LE ALTRE - Il Newcastle vince contro l'Everton, successo di misura del Chelsea in casa del Blackburn mentre l'Arsenal supera agevolmente per 3-0 il West Bromwich.
FERGUSON NOZZE D'ARGENTO,L'OLD TRAFFORD IN PIEDI - Ingresso con picchetto d'onore composto dai suoi giocatori, una statua di prossima realizzazione e la tribuna nord dell'Old Trafford ribattezzata col suo nome: giornata di celebrazioni per Sir Alex Ferguson che contro il Sunderland ha festeggiato i 25 anni sulla panchina del Manchester United. Nozze d'argento per Sir Alex, il più longevo blasonato e spietatamente vincente manager della Premier League. E non solo. Perchè durante il suo regno, destinato a durare ancora a lungo, il tecnico scozzese ha saputo trasformare una squadra in cronica crisi di risultati nel club più titolato d'Inghilterra. Una collezione di trofei (37 per la precisione) cominciata nel 1990 con la prima Coppa d'Inghilterra. E dire che i primi quattro anni a Manchester di questo scozzese nato a Govan, sobborgo popolare di Glasgow, erano stati tutt'altri che entusiasmanti. Esordio con sconfitta a Oxford (6 novembre 1986), un lungo apprendistato di anonimato, utile però per costruire le fondamenta di quella squadra che dal 1992 avrebbe dominato il calcio inglese. Perchè la vera svolta, dopo la Coppa delle Coppe 1991, arriva l'anno successivo. Nasce la Premier League alla quale si lega indissolubilmente lo stellone dello scozzese. Da lì in poi è solo un conteggio da pallottiere: 12 campionati, cinque Fa Cup, quattro Coppe di Lega. Una collezione di supercoppe ma anche di trionfi europei. Due Champions League e due mondiali per club.

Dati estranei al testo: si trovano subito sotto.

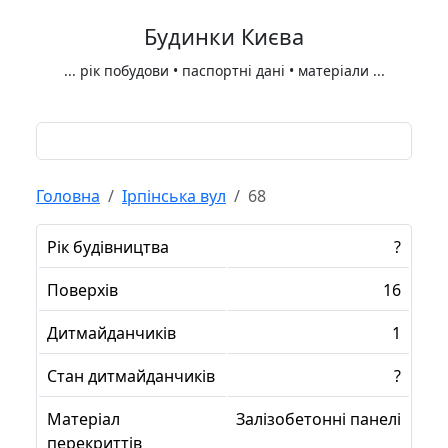
Будинки Києва
...
рік побудови • паспортні дані • матеріали
...
Головна
Ірпінська вул
68
Рік будівництва
?
Поверхів
16
Дитмайданчиків
1
Стан дитмайданчиків
?
Матеріал
Залізобетонні панелі
перекриттів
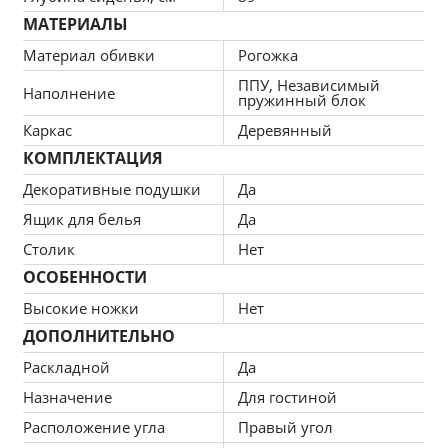
Простота ухода и эстетичность
МАТЕРИАЛЫ
Пенополиуретан обеспечивает плавность и 
Материал обивки
удобство форм, комфорт во время 
Рогожка
эксплуатации. Верхняя мебельная ткань имеет 
ППУ, Независимый
Наполнение
пружинный блок
эффектный внешний вид и отличается 
простотой в уходе.
Каркас
Деревянный
КОМПЛЕКТАЦИЯ
Большой размер
При габаритах: 239x92x162 см подойдет для 
Декоративные подушки
Да
просторных комнат для большой семьи или 
Ящик для белья
Да
вечеров в компании, легко раскладывается, 
Столик
Нет
обеспечивая спальное место 160x195 см.
ОСОБЕННОСТИ
Высокие ножки
Нет
ДОПОЛНИТЕЛЬНО
Раскладной
Да
Назначение
Для гостиной
Расположение угла
Правый угол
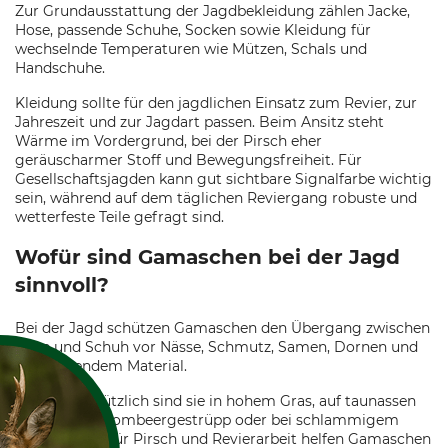
Zur Grundausstattung der Jagdbekleidung zählen Jacke,
Hose, passende Schuhe, Socken sowie Kleidung für
wechselnde Temperaturen wie Mützen, Schals und
Handschuhe.
Kleidung sollte für den jagdlichen Einsatz zum Revier, zur
Jahreszeit und zur Jagdart passen. Beim Ansitz steht
Wärme im Vordergrund, bei der Pirsch eher
geräuscharmer Stoff und Bewegungsfreiheit. Für
Gesellschaftsjagden kann gut sichtbare Signalfarbe wichtig
sein, während auf dem täglichen Reviergang robuste und
wetterfeste Teile gefragt sind.
Wofür sind Gamaschen bei der Jagd
sinnvoll?
Bei der Jagd schützen Gamaschen den Übergang zwischen
Hose und Schuh vor Nässe, Schmutz, Samen, Dornen und
eindringendem Material.
Besonders nützlich sind sie in hohem Gras, auf taunassen
Wegen, im Brombeergestrüpp oder bei schlammigem
Untergrund. Für Pirsch und Revierarbeit helfen Gamaschen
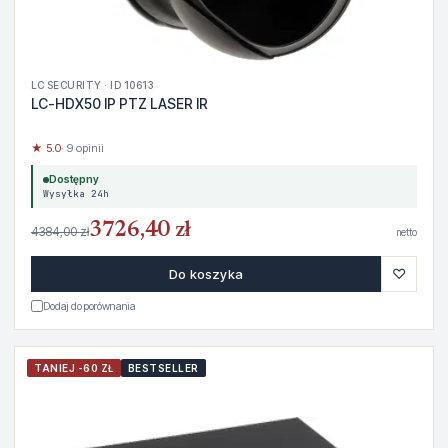
LC SECURITY · ID 10613
LC-HDX50 IP PTZ LASER IR
★ 5.0
· 9 opinii
Dostępny
Wysyłka 24h
3726,40 zł
4384,00 zł
netto
♡
Do koszyka
Dodaj do porównania
TANIEJ -60 ZŁ
BESTSELLER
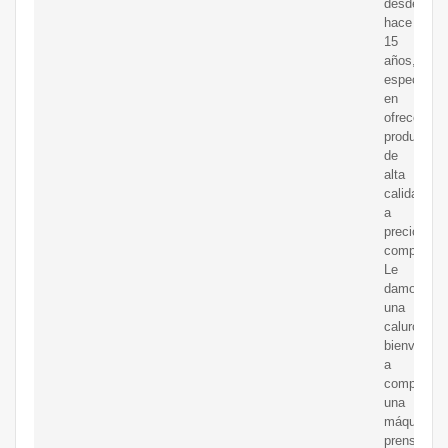
desde
hace
15
años,
especializ
en
ofrecer
productos
de
alta
calidad
a
precios
competitiv
Le
damos
una
calurosa
bienvenida
a
comprar
una
máquina
prensadora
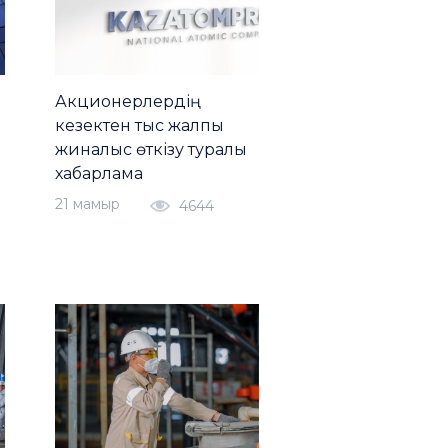
Акционерлердің
кезектен тыс жалпы
жиналыс өткізу туралы
хабарлама
21 мамыр
4644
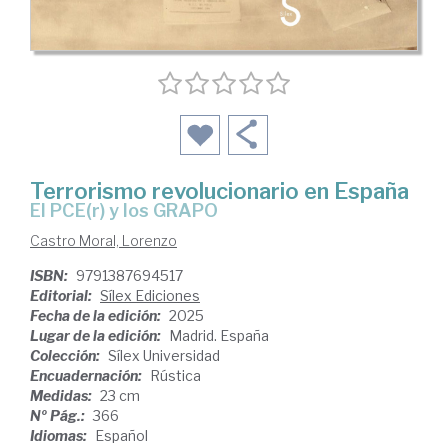
Terrorismo revolucionario en España
El PCE(r) y los GRAPO
Castro Moral, Lorenzo
ISBN:
9791387694517
Editorial:
Sílex Ediciones
Fecha de la edición:
2025
Lugar de la edición:
Madrid. España
Colección:
Sílex Universidad
Encuadernación:
Rústica
Medidas:
23 cm
Nº Pág.:
366
Idiomas:
Español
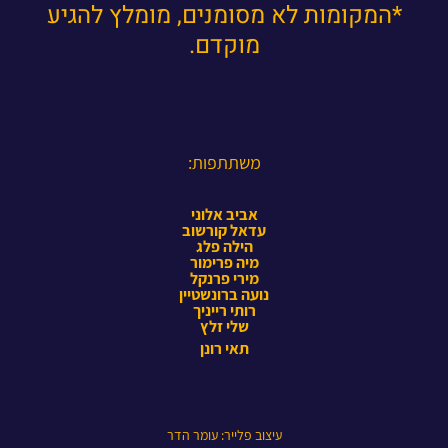
*המקומות לא מסומנים, מומלץ להגיע
מוקדם.
משתתפות:
אביב אלוני
עדאל קורשוב
הילה פלג
מיה פרימור
מירי פרנקל
נועה ברונשטיין
רותי רייניך
שלי זלץ
תאי רונן
עיצוב פלייר: עומר הדר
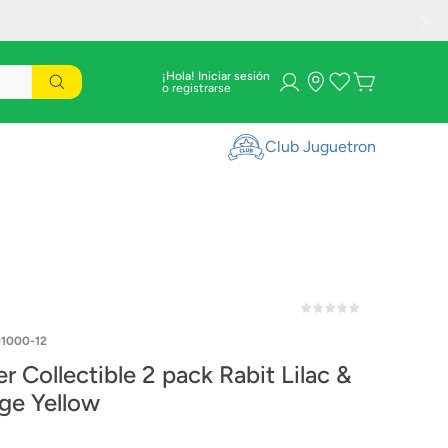
¡Hola! Iniciar sesión
Club Juguetron
1000-12
ectible 2 pack Rabit Lilac &
ge Yellow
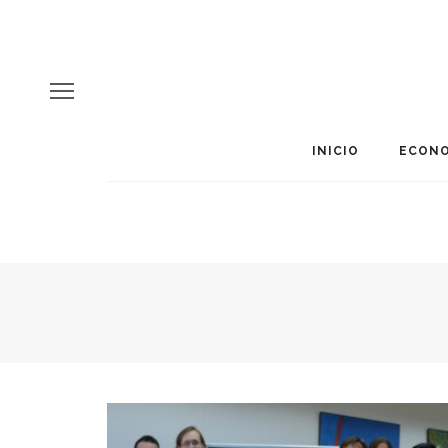
INICIO
ECONO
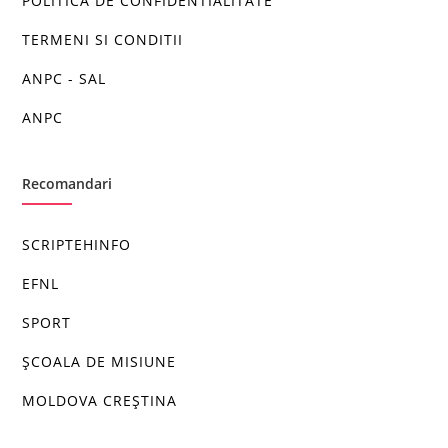
POLITICA DE CONFIDENTIALITATE
TERMENI SI CONDITII
ANPC - SAL
ANPC
Recomandari
SCRIPTEHINFO
EFNL
SPORT
ȘCOALA DE MISIUNE
MOLDOVA CREȘTINA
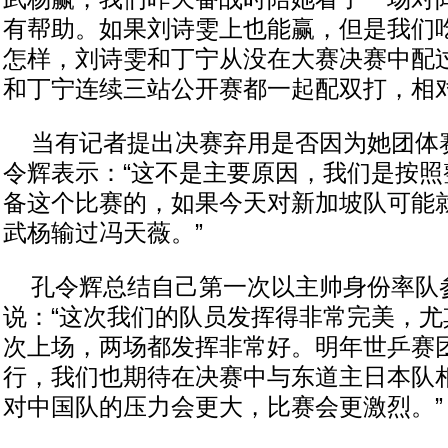
有帮助。如果刘诗雯上也能赢，但是我们
怎样，刘诗雯和丁宁从没在大赛决赛中配
和丁宁连续三站公开赛都一起配双打，相对
当有记者提出决赛弃用是否因为她团体
令辉表示：“这不是主要原因，我们是按照
备这个比赛的，如果今天对新加坡队可能
武杨输过冯天薇。”
孔令辉总结自己第一次以主帅身份率队
说：“这次我们的队员发挥得非常完美，尤
次上场，两场都发挥非常好。明年世乒赛
行，我们也期待在决赛中与东道主日本队
对中国队的压力会更大，比赛会更激烈。”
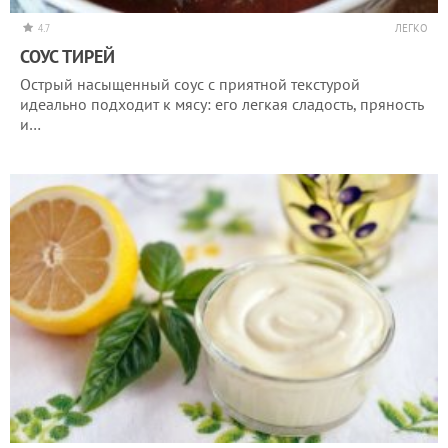
4.7
ЛЕГКО
СОУС ТИРЕЙ
Острый насыщенный соус с приятной текстурой
идеально подходит к мясу: его легкая сладость, пряность
и…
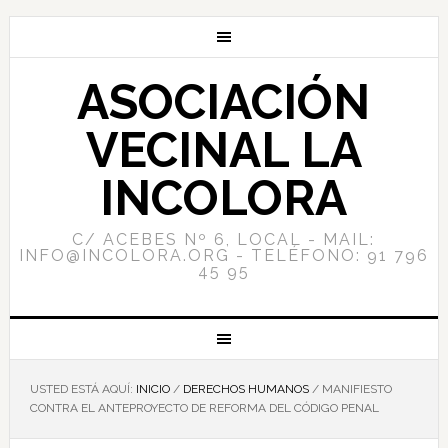
ASOCIACIÓN
VECINAL LA
INCOLORA
C/ ACEBES Nº 6, LOCAL - MAIL:
INFO@INCOLORA.ORG - TELÉFONO: 91 796
45 95
USTED ESTÁ AQUÍ:
INICIO
/
DERECHOS HUMANOS
/
MANIFIESTO
CONTRA EL ANTEPROYECTO DE REFORMA DEL CÓDIGO PENAL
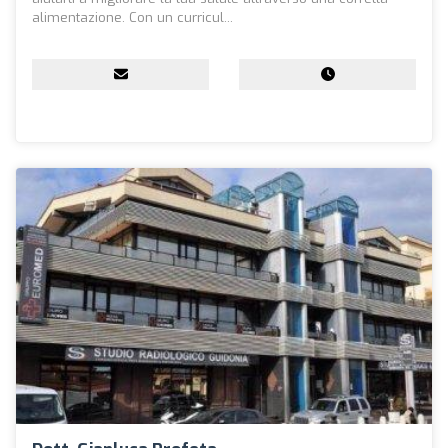
alimentazione. Con un curricul...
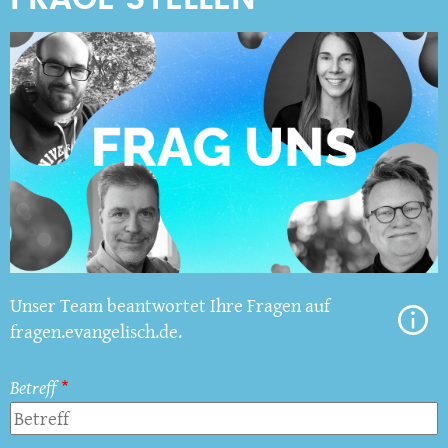
Unser Team beantwortet Ihre Fragen auf
fragen.evangelisch.de.
Betreff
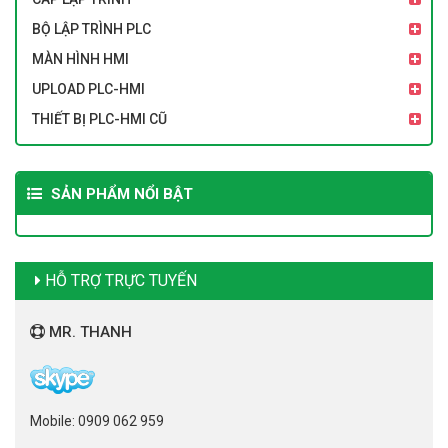
BỘ LẬP TRÌNH PLC
MÀN HÌNH HMI
UPLOAD PLC-HMI
THIẾT BỊ PLC-HMI CŨ
SẢN PHẨM NỔI BẬT
HỖ TRỢ TRỰC TUYẾN
MR. THANH
Mobile: 0909 062 959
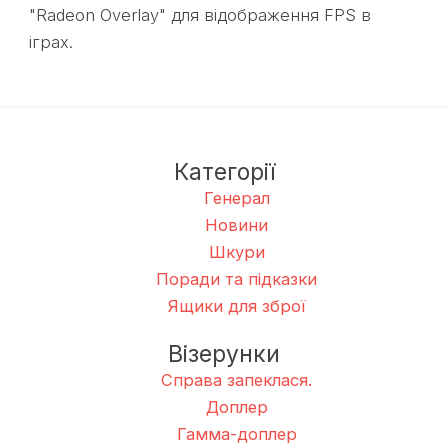
"Radeon Overlay" для відображення FPS в
іграх.
Категорії
Генерал
Новини
Шкури
Поради та підказки
Ящики для зброї
Візерунки
Справа запеклася.
Доплер
Гамма-доплер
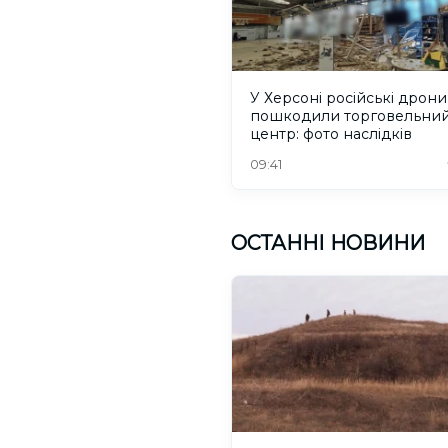
У Херсоні російські дрони
пошкодили торговельни
центр: фото наслідків
09:41
ОСТАННІ НОВИНИ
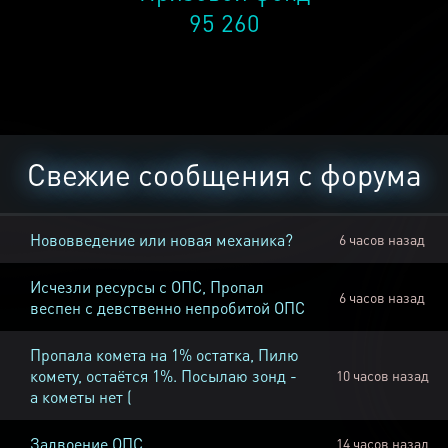
95 260
Свежие сообщения с форума
Нововведение или новая механика?
6 часов назад
Исчезли ресурсы с ОПС, Пропал
6 часов назад
веспен с девственно непробитой ОПС
Пропала комета на 1% остатка, Пилю
комету, остаётся 1%. Посылаю зонд -
10 часов назад
а кометы нет (
Задвоение ОПС
14 часов назад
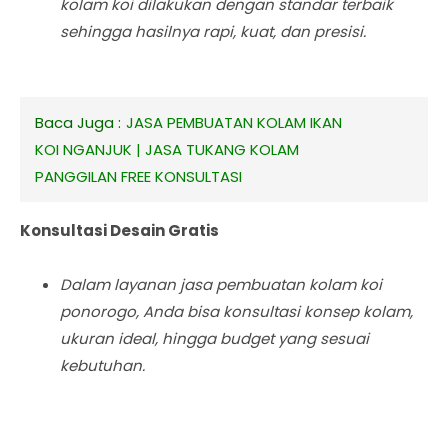
kolam koi dilakukan dengan standar terbaik
sehingga hasilnya rapi, kuat, dan presisi.
Baca Juga :
JASA PEMBUATAN KOLAM IKAN
KOI NGANJUK | JASA TUKANG KOLAM
PANGGILAN FREE KONSULTASI
Konsultasi Desain Gratis
Dalam layanan jasa pembuatan kolam koi
ponorogo, Anda bisa konsultasi konsep kolam,
ukuran ideal, hingga budget yang sesuai
kebutuhan.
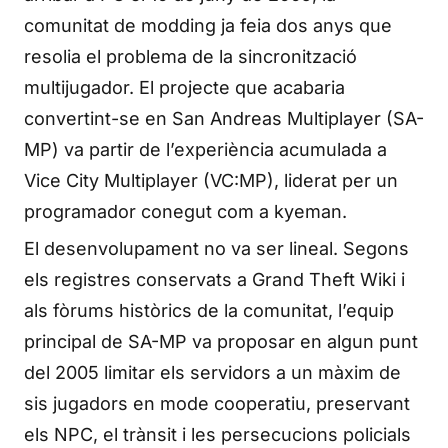
comunitat de modding ja feia dos anys que
resolia el problema de la sincronització
multijugador. El projecte que acabaria
convertint-se en San Andreas Multiplayer (SA-
MP) va partir de l’experiència acumulada a
Vice City Multiplayer (VC:MP), liderat per un
programador conegut com a kyeman.
El desenvolupament no va ser lineal. Segons
els registres conservats a Grand Theft Wiki i
als fòrums històrics de la comunitat, l’equip
principal de SA-MP va proposar en algun punt
del 2005 limitar els servidors a un màxim de
sis jugadors en mode cooperatiu, preservant
els NPC, el trànsit i les persecucions policials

Contro il Sunderland del suo ex allievo Steve Bruce ha festeggiato con l'ennesimo successo, pur di misura, la partita numero 1410 coi red devils (60% di vittorie). Ma lo scorso anno aveva già superato il primato di panchine di un'altra leggenda del Teatro dei Sogni, Sir Matt Busby, condottiero della prima Coppa dei Campioni dopo il disastro di Monaco. A fine partita, Sir Alex ha confessato di essere rimasto sorpreso e toccato dalla standing ovation che gli ha tributato il popolo dell'Old Trafford. "Non mi aspettavo questi festeggiamenti. Mi sono sentito estremamente onorato ed emozionato quando ho visto il mio nome sulla tribuna. Non ne sapevo nulla. Posso solo dire che sono orgogioso di far parte della storia del miglior club al mondo", le parole di Ferguson.